AI Comfort and Predictors Summary
Participants exhibited a low level of comfort with AI management across various domains. Comfort levels somewhat aligned with the likelihood of automation probability, although certain domains deviated from this trend. Specifically, participants were least comfortable with AI managing lower automation probability tasks such as therapy, surgical teams, and air traffic control.
Conversely, they expressed slightly higher comfort with AI handling news desks and stock investing, falling within lower automation probability than with the automation-intensive domain of construction sites. Participants observed equivalence in comfort levels for tasks with higher automation probability, such as customer service, and functions with lower automation probability, like teaching.
Participants demonstrated the highest comfort with AI managing domains with higher automation probability, including supermarkets, sewage plants, and personal assistance. In human resources (HR) functions, participants were most at ease with AI managing employee work schedules.
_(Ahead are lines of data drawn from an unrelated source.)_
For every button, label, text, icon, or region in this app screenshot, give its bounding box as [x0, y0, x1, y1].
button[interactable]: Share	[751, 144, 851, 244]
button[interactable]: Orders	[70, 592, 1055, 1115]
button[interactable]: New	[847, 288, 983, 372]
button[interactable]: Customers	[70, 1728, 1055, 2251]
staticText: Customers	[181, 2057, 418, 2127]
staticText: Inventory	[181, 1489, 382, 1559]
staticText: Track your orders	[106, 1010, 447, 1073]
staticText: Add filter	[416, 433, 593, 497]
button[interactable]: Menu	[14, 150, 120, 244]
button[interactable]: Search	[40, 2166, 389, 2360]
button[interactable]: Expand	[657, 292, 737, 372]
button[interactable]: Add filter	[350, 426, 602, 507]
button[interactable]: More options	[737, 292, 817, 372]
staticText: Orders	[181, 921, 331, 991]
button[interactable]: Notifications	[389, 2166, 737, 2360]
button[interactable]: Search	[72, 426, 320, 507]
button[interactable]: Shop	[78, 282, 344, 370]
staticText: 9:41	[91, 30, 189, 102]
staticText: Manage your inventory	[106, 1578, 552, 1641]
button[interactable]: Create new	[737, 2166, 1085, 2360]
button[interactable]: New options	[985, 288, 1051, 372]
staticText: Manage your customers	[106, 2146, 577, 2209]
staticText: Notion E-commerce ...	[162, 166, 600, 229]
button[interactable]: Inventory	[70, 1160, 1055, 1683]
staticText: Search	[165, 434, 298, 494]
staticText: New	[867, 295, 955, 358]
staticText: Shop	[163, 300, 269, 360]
However, a decline in comfort was evident when it came to AI managing salary decisions and making hiring choices, with the slightest comfort observed in scenarios involving AI in firing decisions.
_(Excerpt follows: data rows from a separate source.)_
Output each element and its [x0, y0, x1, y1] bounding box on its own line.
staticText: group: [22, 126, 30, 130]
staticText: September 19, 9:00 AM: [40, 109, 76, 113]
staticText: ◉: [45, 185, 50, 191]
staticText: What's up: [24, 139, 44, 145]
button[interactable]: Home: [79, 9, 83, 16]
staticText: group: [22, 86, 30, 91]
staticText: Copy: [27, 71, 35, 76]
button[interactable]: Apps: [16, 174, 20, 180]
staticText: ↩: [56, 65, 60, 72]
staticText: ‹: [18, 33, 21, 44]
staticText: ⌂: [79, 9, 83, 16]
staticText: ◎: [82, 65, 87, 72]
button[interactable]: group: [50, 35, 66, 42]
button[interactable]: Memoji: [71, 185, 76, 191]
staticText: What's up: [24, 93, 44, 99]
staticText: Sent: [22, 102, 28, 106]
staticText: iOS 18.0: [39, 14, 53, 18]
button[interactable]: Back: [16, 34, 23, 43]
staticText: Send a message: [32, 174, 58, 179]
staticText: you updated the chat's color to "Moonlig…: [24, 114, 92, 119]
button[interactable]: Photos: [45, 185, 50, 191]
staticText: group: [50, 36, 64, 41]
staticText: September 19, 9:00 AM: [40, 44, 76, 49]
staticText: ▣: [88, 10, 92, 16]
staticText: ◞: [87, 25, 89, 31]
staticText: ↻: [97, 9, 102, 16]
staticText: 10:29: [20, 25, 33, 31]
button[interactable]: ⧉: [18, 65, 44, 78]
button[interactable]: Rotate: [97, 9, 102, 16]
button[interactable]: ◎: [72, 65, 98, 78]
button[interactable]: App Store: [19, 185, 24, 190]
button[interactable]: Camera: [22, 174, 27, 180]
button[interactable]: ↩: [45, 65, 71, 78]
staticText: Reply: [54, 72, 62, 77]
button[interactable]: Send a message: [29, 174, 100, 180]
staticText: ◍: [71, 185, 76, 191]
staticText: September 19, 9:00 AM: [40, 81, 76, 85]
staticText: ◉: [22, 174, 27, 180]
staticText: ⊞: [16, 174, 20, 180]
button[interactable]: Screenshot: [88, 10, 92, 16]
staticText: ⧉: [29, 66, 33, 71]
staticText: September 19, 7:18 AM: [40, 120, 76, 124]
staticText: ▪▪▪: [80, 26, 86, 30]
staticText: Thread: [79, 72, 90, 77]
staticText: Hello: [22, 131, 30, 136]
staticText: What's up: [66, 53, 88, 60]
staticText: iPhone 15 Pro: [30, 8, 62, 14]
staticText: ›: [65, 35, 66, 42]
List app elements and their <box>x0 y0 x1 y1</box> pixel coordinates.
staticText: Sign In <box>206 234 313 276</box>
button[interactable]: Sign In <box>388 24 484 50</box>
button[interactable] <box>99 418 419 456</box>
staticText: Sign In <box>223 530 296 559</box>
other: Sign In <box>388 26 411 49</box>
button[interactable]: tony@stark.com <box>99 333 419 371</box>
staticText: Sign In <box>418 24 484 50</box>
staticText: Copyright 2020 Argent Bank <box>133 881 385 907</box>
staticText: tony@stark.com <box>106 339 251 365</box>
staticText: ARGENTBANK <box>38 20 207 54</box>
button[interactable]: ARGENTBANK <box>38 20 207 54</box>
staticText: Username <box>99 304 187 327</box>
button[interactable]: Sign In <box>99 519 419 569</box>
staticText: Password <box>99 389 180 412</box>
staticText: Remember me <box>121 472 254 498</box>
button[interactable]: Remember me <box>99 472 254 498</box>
Researchers created indices to measure perceived comfort with AI in HR functions and occupations with high and low automation probability. Principal components analysis (PCA) validated these scales, revealing high reliability. A series of hierarchical linear regressions delved into the influence of individual traits on participants' comfort levels with AI across various domains.
Individual traits explained 11–20% of the variance in AI comfort across domains. Demographic characteristics, including gender, age, income, education, race/ethnicity, and employment status, explained most of the variance, ranging from 10 to 15%. Additional insights, constituting 5–7% of the variance, were provided by innovation and efficacy traits. Consistent predictors across domains included higher comfort levels for men, individuals with higher income, and those with greater perceived technology competence.
Conversely, individuals with a higher internal locus of control, indicating a greater sense of control over their lives, exhibited less comfort with AI management in every domain. Age did not influence participant comfort levels, while race and employment status showed limited impact. Education and innovativeness were not significant predictors in any of the models.
Conclusion
To sum up, the advent of generative AI tools has ignited widespread discussions on AI's potential and challenges. Marginalized groups, disproportionately affected by powerful algorithms, highlight the need to consider societal values carefully. While AI's computational capabilities have not eradicated social bias, they offer unique opportunities, especially in education, for historically marginalized individuals.
The study underscores the importance of regulatory actions aligning with public values. It emphasizes the next decade's critical collaboration among stakeholders to ensure sustainable and value-aligned AI implementation, focusing on empowering underserved communities for collective advancement.